The Supreme Court of Brazil on Friday authorized public universities to require proof of anticovid vaccination from students who want to return to face-to-face classes in 2022, a day after the Government of Jair Bolsonaro prohibited such possibility by decree.
The authorization was granted by magistrate Ricardo Lewadowski, one of the eleven members of the Federal Supreme Court, in precautionary measure that he granted in response to an appeal filed by opposition parties, and represents a new setback for Bolsonaro, leader of the Brazilian far-right denier and one of the most skeptical rulers about the seriousness of the pandemic.
The judicial measure provisionally suspends the decree published on Thursday by the Ministry of Education and that prohibited educational institutions linked to the federal government, mostly universities, from requiring their students to be vaccinated against covid-19.
The magistrate argued in his precautionary statement that the Brazilian public universities are guaranteed by law their autonomy and can decide whether or not to require the student’s vaccination certificate.
The decision, therefore, does not apply to colleges and technical institutes also linked to the federal government, which lack the same autonomy.
“I defer the emergency tutelage to determine the immediate suspension of the decree of the Ministry of Education, which prohibits the requirement of vaccination against covid as a condition for the return to face-to-face academic activities”, according to the Lewandowski ruling.

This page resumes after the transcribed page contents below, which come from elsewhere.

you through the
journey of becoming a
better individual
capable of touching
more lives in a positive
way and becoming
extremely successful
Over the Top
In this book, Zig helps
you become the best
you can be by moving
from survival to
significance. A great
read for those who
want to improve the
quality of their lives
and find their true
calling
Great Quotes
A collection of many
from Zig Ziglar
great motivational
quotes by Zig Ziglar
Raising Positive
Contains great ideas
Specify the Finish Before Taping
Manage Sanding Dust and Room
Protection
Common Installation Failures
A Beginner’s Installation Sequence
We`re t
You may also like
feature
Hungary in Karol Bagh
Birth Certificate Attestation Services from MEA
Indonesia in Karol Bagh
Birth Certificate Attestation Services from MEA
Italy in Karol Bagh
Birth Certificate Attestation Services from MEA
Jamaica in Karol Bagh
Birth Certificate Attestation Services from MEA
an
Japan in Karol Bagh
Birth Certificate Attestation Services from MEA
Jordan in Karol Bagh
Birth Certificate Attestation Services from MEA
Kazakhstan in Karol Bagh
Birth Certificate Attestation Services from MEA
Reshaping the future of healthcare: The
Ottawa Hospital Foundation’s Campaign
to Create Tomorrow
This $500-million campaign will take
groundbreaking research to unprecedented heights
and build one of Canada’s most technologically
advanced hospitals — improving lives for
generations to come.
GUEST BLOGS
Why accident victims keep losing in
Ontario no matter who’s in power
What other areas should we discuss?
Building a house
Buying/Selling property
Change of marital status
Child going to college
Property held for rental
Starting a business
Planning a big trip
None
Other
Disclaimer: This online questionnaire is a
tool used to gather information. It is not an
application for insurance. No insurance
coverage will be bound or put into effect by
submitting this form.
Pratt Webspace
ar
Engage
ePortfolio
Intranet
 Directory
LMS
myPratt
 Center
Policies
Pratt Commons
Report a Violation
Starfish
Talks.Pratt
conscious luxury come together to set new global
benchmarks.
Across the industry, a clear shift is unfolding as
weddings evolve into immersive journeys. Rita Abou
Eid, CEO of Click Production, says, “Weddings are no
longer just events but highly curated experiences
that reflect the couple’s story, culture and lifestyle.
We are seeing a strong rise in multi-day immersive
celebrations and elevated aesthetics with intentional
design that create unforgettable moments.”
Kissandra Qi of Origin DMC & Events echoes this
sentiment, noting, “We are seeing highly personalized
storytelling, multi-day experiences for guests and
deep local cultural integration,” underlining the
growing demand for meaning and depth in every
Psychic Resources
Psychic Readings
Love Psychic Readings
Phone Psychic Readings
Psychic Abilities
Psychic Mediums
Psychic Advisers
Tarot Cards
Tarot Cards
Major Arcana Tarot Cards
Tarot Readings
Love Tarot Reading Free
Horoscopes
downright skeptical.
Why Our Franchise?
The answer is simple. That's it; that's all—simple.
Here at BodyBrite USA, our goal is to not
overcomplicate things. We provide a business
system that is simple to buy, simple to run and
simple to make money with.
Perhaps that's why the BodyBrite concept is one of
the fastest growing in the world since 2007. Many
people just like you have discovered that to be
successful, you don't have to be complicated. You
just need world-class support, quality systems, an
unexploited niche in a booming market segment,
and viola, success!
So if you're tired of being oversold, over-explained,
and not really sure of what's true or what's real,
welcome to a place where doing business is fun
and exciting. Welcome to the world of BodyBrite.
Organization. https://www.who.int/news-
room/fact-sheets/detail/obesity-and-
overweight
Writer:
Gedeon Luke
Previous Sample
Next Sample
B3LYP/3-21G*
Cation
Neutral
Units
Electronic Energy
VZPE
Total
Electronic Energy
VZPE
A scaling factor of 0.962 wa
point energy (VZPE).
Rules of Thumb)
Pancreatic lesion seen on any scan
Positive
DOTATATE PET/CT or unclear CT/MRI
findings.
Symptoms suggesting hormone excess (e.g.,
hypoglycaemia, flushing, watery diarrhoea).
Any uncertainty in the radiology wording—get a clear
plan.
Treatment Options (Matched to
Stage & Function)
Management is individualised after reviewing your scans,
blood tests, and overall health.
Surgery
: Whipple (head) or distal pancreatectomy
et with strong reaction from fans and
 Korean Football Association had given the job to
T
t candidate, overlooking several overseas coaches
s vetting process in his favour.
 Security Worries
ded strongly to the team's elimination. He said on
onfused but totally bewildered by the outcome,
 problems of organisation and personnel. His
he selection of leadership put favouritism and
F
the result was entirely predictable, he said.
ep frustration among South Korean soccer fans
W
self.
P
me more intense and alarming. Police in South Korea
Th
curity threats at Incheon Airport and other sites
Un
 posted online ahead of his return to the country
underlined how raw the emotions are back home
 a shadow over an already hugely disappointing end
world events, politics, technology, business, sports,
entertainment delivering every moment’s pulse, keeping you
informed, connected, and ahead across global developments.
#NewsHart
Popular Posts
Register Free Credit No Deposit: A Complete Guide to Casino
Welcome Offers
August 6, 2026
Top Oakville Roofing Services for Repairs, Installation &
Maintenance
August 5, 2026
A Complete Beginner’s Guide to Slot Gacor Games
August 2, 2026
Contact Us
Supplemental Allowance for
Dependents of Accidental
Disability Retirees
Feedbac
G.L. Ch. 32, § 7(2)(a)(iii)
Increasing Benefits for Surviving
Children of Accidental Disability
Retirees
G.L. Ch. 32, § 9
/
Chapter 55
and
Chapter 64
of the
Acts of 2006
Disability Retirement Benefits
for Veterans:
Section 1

The next school year will begin at the end of January and, according to all forecasts, the classes will be totally face-to-face, after having operated remotely or mixed since March 2020, when a pandemic that has already killed more than 619,000 Brazilians arrived in the country. and infected about 22.3 million.
The decree of the Ministry of Education was a reflection of Bolsonaro’s resistance to childhood immunization.
On December 16, the National Health Surveillance Agency (Anvisa), in its role as regulator of the sector, approved the pediatric vaccine from the pharmaceutical company Pfizer and recommended that it be applied to children between five and eleven years old.
The authorization of the regulatory body suffered fierce resistance from Bolsonaro, who also opposes the use of masks and other prevention measures and even maintains a firm campaign against vaccines, to the point that he has insisted that he will not allow his 11-year-old daughter get vaccinated.
The Government has not yet decided whether it will accept Anvisa’s recommendation on children, but has opened a “public consultation” so that any interested party, regardless of their scientific knowledge, can give their opinion on the matter.
According to the Minister of Health, Marcelo Queiroga, the decision will be made after that consultation and could be to release vaccination for children, but only with the consent of their parents and a “medical prescription.”
Most of the country’s regional health secretariats have already warned that, regardless of what the Ministry of Health decides, they will not require a medical prescription to vaccinate children under 12 years of age.